US 11,721,413 B2
Method and system for performing molecular design using machine learning algorithms
Piyush Tagade, Bangalore (IN); Shanthi Pandian, Bangalore (IN); S Krishnan Hariharan, Bangalore (IN); and Parampalli Shashishekara Adiga, Bangalore (IN)
Assigned to SAMSUNG ELECTRONICS CO., LTD., Gyeonggi-do (KR)
Filed by SAMSUNG ELECTRONICS CO., LTD., Suwon-si (KR)
Filed on Apr. 5, 2019, as Appl. No. 16/376,132.
Claims priority of application No. IN201841015526 (IN), filed on Apr. 24, 2018; and application No. 10-2018-0117878 (KR), filed on Oct. 2, 2018.
Prior Publication US 2019/0325983 A1, Oct. 24, 2019
Int.
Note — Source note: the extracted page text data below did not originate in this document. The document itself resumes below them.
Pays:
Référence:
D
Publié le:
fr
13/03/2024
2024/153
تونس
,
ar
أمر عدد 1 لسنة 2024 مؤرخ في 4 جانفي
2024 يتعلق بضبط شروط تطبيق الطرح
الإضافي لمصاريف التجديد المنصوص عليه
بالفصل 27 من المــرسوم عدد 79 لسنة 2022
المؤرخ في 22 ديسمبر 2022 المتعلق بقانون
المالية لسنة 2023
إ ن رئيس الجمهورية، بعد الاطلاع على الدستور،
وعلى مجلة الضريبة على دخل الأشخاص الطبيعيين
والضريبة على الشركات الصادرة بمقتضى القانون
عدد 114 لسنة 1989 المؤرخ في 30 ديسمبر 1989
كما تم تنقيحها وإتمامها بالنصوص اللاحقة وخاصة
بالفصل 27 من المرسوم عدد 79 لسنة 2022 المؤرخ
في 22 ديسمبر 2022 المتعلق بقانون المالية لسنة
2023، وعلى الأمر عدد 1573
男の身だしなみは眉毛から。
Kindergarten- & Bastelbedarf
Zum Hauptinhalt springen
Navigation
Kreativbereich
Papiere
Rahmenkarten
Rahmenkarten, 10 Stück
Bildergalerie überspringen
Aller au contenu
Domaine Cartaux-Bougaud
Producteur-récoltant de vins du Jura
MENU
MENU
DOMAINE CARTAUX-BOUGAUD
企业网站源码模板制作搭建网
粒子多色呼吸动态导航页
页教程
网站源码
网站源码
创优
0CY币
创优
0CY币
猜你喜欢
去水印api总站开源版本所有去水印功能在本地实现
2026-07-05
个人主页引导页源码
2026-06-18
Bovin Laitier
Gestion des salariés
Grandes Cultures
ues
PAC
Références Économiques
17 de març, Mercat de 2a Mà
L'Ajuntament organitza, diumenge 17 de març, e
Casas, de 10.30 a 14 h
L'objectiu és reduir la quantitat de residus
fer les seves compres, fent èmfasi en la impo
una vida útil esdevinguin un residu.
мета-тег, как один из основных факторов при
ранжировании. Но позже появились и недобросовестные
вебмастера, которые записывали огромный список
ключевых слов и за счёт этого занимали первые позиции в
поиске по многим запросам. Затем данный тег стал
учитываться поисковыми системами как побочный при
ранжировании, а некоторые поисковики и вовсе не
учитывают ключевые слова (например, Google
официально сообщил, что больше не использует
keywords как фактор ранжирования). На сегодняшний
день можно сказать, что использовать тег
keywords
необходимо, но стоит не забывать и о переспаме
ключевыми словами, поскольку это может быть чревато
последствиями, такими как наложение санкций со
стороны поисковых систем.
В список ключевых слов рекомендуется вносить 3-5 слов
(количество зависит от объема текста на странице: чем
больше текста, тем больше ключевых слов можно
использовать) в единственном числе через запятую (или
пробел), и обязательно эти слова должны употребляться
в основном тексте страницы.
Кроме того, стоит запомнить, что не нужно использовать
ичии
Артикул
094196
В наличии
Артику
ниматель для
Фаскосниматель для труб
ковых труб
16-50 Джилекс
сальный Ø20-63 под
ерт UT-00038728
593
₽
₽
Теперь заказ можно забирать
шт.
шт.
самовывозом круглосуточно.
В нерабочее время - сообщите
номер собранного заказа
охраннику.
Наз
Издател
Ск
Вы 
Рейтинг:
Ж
Cl. G16C 20/50 (2019.01); G16C 20/70 (2019.01); G06N 20/20 (2019.01); G06N 7/08 (2006.01); G06N 7/01 (2023.01); G06N 5/04 (2023.01); G06N 3/047 (2023.01); G06N 3/045 (2023.01)
CPC G16C 20/50 (2019.02) [G06N 3/045 (2023.01); G06N 3/047 (2023.01); G06N 5/04 (2013.01); G06N 7/01 (2023.01); G06N 7/08 (2013.01); G06N 20/20 (2019.01); G16C 20/70 (2019.02)] 12 Claims
 
1. A method of designing molecules using a machine learning algorithm, the method comprising:
representing, by a Simplified Molecular Input Line Entry System (SMILES) representation unit, molecular structures included in a dataset by using a SMILES, wherein the SMILES uses a set of characters;
converting, by a binary representation unit, a SMILES representation of the molecular structures into a binary representation;
pre-training, by a molecular structure generating unit, a stack of Restricted Boltzmann Machines (RBMs) using the binary representation of the molecular structures to determine a probability density function that estimates whether a candidate molecule comprises a valid molecular structure, the stack of RBMs comprising a three-layer deep belief network (DBN);
constructing, by the molecular structure generating unit, a four-layer Deep Boltzmann Machine (DBM) by combining the three-layer DBN with a two-layer Gaussian Bernoulli Restricted Boltzmann Machine (GBRBM);
determining, by the molecular structure generating unit, limited molecular property data by running a Density Functional Theory (DFT) on a subset of the molecule structures in the dataset;
training, by the molecular structure generating unit, the DBM with the limited molecular property data;
combining, by the molecular structure generating unit, the pre-trained stack of the RBMs and the trained DBM in a Bayesian inference framework;
generating, by the molecular structure generating unit, a sample of molecules with target properties by using the Bayesian inference framework; and
manufacturing, based on the sample of molecules with target properties, one or more real molecules with the target properties.